**INPUT MATERIAL:**

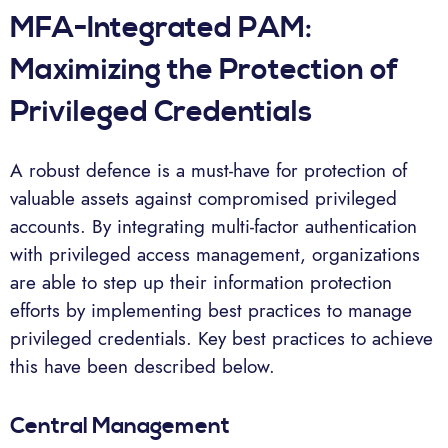
MFA-Integrated PAM:
Maximizing the Protection of
Privileged Credentials
A robust defence is a must-have for protection of
valuable assets against compromised privileged
accounts. By integrating multi-factor authentication
with privileged access management, organizations
are able to step up their information protection
efforts by implementing best practices to manage
privileged credentials. Key best practices to achieve
this have been described below.
Central Management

**WHAT YOU WILL DO:** Output each record above word for word, leaving out images.

**EXPECTED ANSWER:**
MFA-Integrated PAM:
Maximizing the Protection of
Privileged Credentials
A robust defence is a must-have for protection of
valuable assets against compromised privileged
accounts. By integrating multi-factor authentication
with privileged access management, organizations
are able to step up their information protection
efforts by implementing best practices to manage
privileged credentials. Key best practices to achieve
this have been described below.
Central Management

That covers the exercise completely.